Salah satu yang didalami dalam uji balistik tersebut adalah sebaran pengenaan peluru. Namun, saat ditanya Jawa Pos bagaimana sebarannya, sudut peluru, dan proyektil yang ditemukan, Dedi menjawab belum bisa disebutkan. ”Ini baru kali pertama uji balistik. Nanti akan diumumkan secara komprehensif. Sabar ya,” jelasnya.

Terdapat dua senjata yang digunakan dalam penembakan di rumah tersebut, yakni Glock 17 dan HS 16. Versi polisi, Bharada E menggunakan Glock 17 dan Brigadir Yosua disebut membawa HS 16. ”Nanti Dirtipidum akan melakukan langkah-langkah selanjutnya setelah uji balistik,” ucap Dedi.

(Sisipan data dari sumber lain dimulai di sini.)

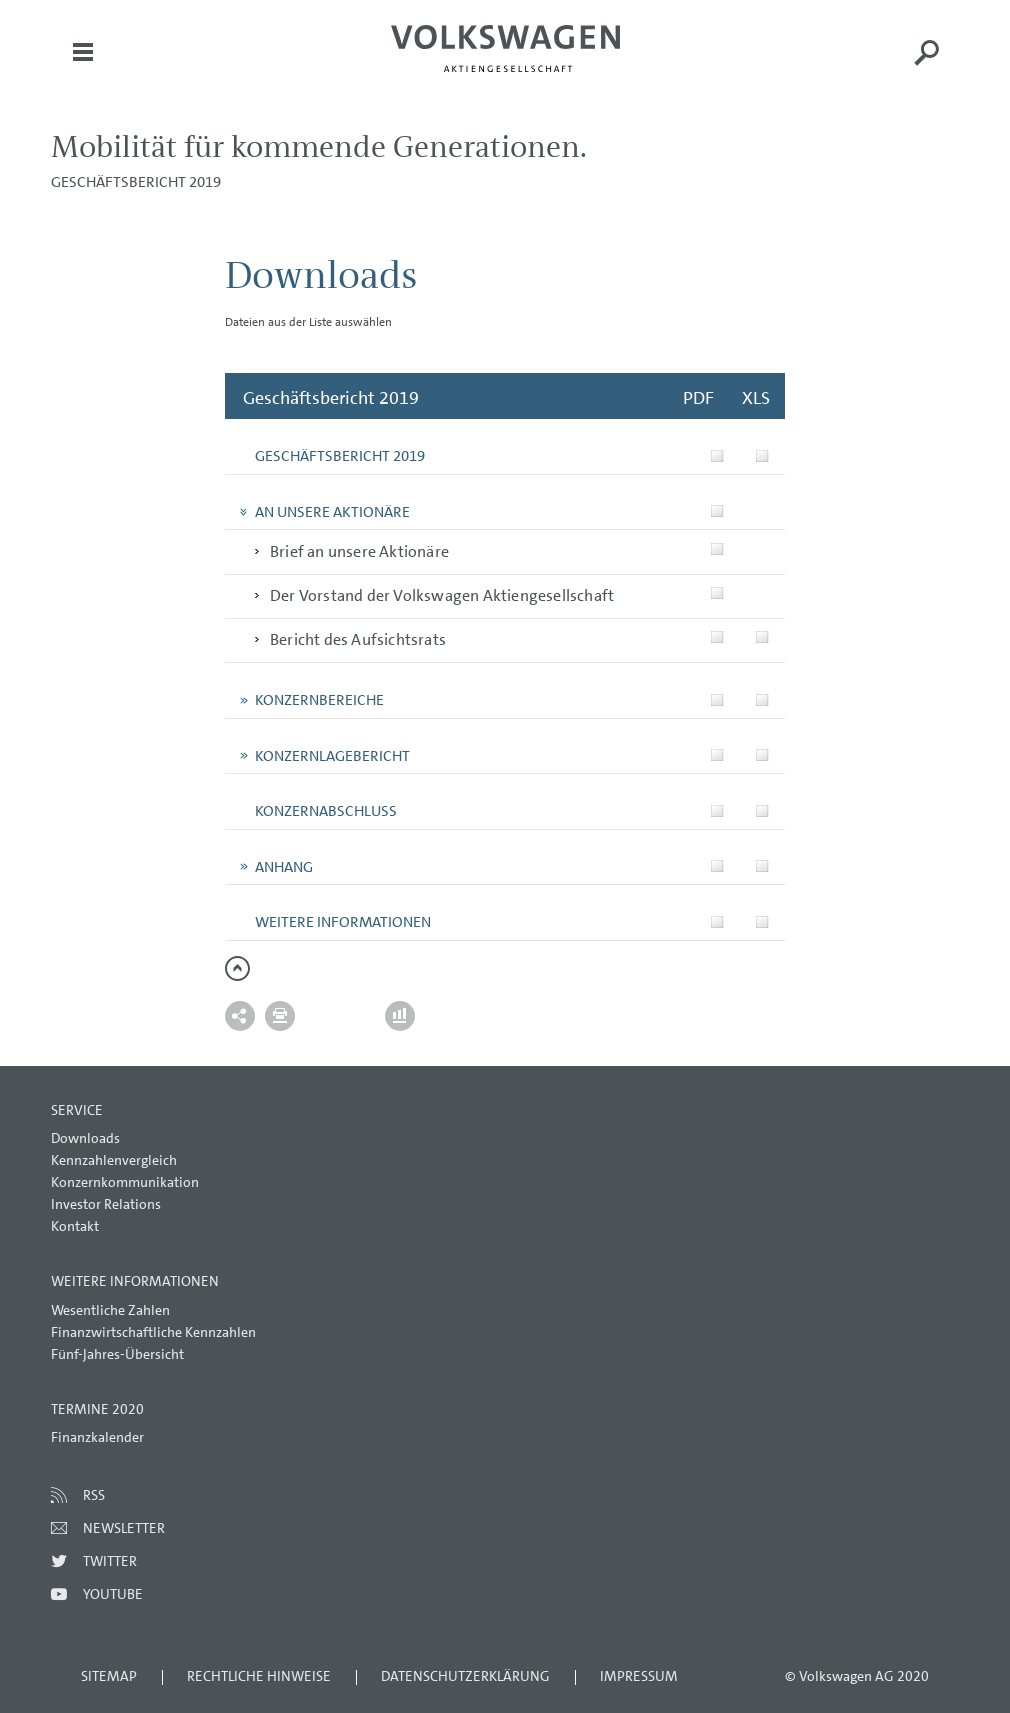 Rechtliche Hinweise (259, 1676)
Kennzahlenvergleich (114, 1160)
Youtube (113, 1594)
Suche (927, 66)
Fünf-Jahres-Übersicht (117, 1354)
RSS (94, 1495)
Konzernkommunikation (125, 1182)
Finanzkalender (97, 1437)
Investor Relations (106, 1204)
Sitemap (109, 1676)
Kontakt (75, 1226)
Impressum (639, 1676)
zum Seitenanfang (237, 968)
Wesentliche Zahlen (110, 1310)
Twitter (110, 1561)
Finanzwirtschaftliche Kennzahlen (153, 1332)
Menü (83, 66)
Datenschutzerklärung (465, 1676)
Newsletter (124, 1528)
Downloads (85, 1138) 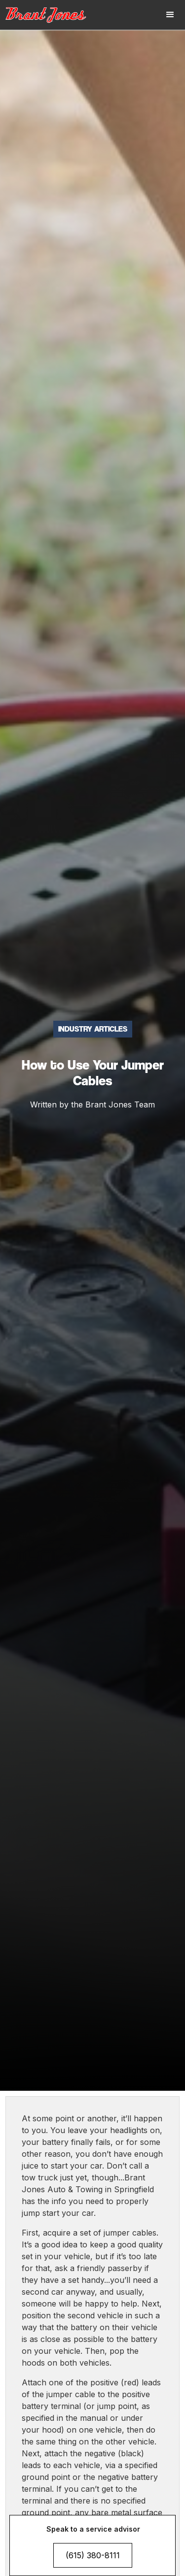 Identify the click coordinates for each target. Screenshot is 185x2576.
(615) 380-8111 (93, 2555)
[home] (52, 14)
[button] (170, 15) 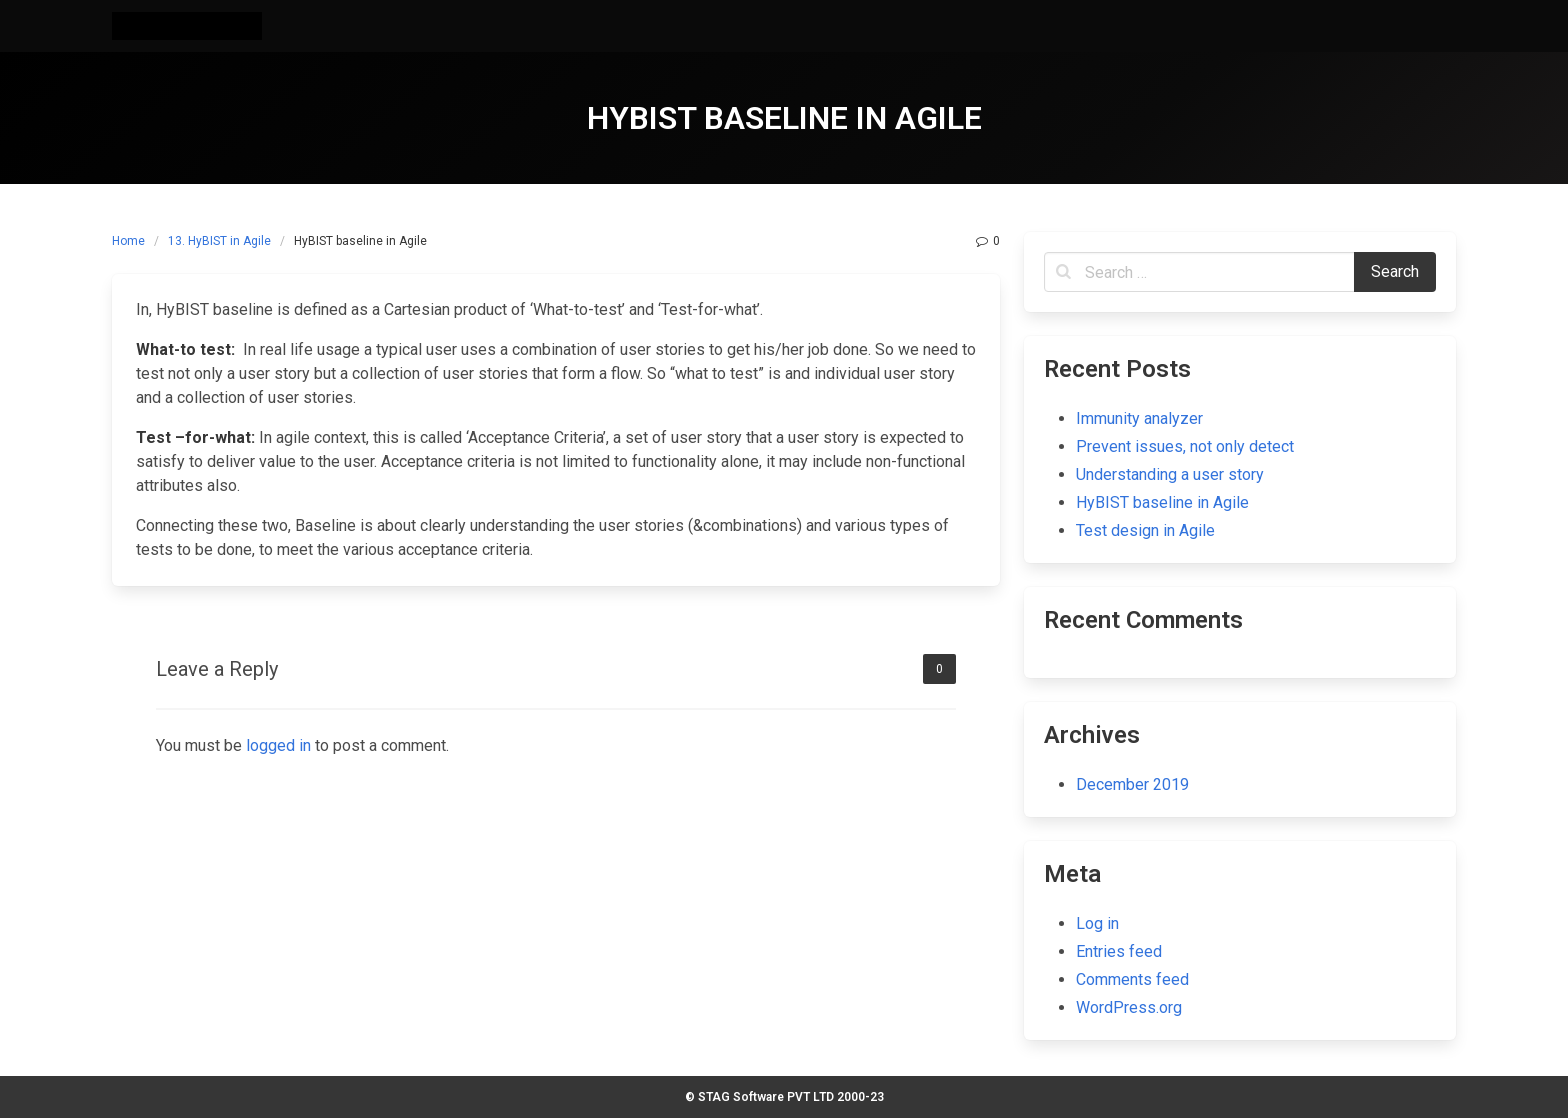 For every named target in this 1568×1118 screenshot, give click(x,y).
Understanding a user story (1170, 474)
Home (128, 241)
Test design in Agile (1145, 530)
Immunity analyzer (1139, 418)
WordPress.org (1129, 1007)
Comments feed (1132, 979)
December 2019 (1132, 784)
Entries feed (1119, 951)
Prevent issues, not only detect (1185, 446)
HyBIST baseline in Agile (1162, 502)
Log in (1097, 923)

Saat ditanya soal banyaknya temuan yang berbeda dengan pernyataan Polri di awal kasus, Dedi menyatakan bahwa kesimpulan akhir akan disampaikan timsus. ”Timsus nanti itu ya, terima kasih,” katanya seraya menjauh dari media.

Sementara itu, Jawa Pos kemarin mewawancarai beberapa ahli forensik untuk mendapat informasi tentang proses otopsi. Terutama terkait pernyataan kuasa hukum keluarga Yosua yang menyebutkan bahwa jaringan otak Yosua berpindah dari kepala ke dalam dada. Selain itu, organ pankreas Yosua disebut tidak ada.

Dokter spesialis forensik dan medikolegal Dedi Suhendar menjelaskan, pemindahan organ, termasuk otak jenazah, biasanya dilakukan untuk mencegah kebocoran. Untuk tidak ditemukannya pankreas, terang dia, dalam otopsi biasanya organ diteliti lebih lanjut ke laboratorium. Namun, yang paling penting, treatment-treatment tersebut seharusnya tidak boleh mengubah hasil dari analisis kedokteran forensik. ”Organ diperiksa di laboratorium itu juga seharusnya untuk kepentingan memeriksa peristiwa yang terkait dengan jasad tersebut,” ujarnya.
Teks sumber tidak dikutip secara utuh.